Muitos admiradores do autor que escreveu que as melhores coisas do mundo eram poder ir caçar de madrugada e ir pescar à tarde, e fazer uma coisa hoje e outra amanhã, são actualmente os maiores defensores do modo de vida conhecido como estabilidade laboral. Mesmo quando admitem que aquelas noções são inspiradoras, fazem-no como quem concede pronunciamentos pitorescos a um homem primitivo. Não são contudo coisas que os propagandistas desse modo de vida levem a sério. Acresce a isto que muitos destes propagandistas provêm da função pública, cuja existência é inteiramente compatível com a vida primitiva, e decerto inseparável da ideia de estar aqui de manhã e estar ali à tarde.
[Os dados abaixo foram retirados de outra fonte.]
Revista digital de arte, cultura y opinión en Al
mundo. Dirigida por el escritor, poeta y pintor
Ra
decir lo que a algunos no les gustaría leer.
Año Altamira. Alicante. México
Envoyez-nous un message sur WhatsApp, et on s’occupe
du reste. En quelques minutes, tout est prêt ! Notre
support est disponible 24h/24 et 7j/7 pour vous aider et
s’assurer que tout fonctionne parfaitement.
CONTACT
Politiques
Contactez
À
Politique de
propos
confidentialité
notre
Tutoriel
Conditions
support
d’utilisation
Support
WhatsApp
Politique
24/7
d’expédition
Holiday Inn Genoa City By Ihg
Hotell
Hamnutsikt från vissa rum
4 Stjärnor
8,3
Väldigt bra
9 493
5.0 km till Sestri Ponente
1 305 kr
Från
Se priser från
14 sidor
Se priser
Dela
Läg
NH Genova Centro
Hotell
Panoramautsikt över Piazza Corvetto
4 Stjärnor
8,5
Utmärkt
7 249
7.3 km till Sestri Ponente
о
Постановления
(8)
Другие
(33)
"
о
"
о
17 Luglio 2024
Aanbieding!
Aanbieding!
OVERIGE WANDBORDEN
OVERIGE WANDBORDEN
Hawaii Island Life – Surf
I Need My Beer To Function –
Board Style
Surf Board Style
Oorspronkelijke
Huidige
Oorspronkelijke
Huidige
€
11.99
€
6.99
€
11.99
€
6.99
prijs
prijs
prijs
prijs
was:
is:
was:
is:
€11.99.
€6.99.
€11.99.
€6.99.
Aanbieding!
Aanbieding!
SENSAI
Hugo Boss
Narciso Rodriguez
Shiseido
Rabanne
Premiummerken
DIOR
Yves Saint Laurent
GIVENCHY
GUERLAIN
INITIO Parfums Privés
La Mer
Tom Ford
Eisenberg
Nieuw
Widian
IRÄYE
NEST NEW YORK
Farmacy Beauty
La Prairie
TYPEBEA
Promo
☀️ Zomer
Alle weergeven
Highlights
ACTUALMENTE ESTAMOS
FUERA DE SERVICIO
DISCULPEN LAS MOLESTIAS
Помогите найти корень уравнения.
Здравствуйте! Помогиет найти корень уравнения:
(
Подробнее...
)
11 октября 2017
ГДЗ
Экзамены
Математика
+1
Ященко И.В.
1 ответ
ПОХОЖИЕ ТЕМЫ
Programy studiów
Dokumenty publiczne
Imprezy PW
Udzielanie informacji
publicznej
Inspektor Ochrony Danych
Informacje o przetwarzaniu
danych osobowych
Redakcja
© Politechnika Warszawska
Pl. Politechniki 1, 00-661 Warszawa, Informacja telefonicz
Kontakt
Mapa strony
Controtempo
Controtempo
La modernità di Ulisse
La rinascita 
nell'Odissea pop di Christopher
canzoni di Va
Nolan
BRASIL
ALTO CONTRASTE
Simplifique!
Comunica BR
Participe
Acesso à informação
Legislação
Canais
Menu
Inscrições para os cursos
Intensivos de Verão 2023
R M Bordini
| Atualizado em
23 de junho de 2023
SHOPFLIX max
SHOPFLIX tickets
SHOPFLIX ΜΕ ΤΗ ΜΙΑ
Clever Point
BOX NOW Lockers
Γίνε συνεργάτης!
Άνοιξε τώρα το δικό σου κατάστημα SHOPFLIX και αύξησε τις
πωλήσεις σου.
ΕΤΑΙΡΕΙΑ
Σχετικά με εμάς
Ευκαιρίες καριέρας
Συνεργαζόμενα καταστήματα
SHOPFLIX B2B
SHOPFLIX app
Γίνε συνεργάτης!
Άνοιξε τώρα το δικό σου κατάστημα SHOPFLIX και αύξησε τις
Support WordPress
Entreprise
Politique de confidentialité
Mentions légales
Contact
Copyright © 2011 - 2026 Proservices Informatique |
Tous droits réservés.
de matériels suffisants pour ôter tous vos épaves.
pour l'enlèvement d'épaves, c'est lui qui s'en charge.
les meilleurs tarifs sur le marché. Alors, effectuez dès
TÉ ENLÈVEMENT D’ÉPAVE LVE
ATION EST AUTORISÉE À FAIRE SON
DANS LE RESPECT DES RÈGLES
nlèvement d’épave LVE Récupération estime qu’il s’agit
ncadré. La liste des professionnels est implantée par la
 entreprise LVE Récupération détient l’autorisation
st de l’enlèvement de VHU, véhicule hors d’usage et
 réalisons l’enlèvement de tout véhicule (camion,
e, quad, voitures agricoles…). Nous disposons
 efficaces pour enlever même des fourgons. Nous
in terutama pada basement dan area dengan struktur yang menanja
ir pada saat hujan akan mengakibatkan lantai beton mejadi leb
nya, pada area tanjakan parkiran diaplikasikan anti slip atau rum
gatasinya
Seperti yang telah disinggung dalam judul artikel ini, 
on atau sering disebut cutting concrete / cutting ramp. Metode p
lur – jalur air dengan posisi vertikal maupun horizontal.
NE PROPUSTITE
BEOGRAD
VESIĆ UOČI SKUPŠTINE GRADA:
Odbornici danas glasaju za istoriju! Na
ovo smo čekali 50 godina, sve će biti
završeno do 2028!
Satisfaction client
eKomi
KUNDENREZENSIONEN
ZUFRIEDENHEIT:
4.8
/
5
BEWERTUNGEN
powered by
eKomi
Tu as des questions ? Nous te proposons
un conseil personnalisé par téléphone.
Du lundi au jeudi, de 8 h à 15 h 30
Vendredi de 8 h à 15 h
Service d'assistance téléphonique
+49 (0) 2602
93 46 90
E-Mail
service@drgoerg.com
Naturalmente não ter emprego é também uma coisa séria, embora não tão séria como não ter que comer. Mas ter emprego não é incompatível com as ideias que os defensores da estabilidade consideram mais reprováveis: com ter vários empregos ao mesmo tempo, com ter vários empregos ao longo da vida, com trabalhar para si próprio, com quem se quiser, e com ter empregos muito diferentes; não é também incompatível com decidir passar uns anos sem trabalhar, com trabalhar a desoras, ou de graça, ou com decidir trabalhar para poder mais tarde não trabalhar; e finalmente não é incompatível com mudar de ideias acerca daquilo que se pode, consegue ou gosta de fazer; nem com fazer várias coisas diferentes bem, ou aliás mal.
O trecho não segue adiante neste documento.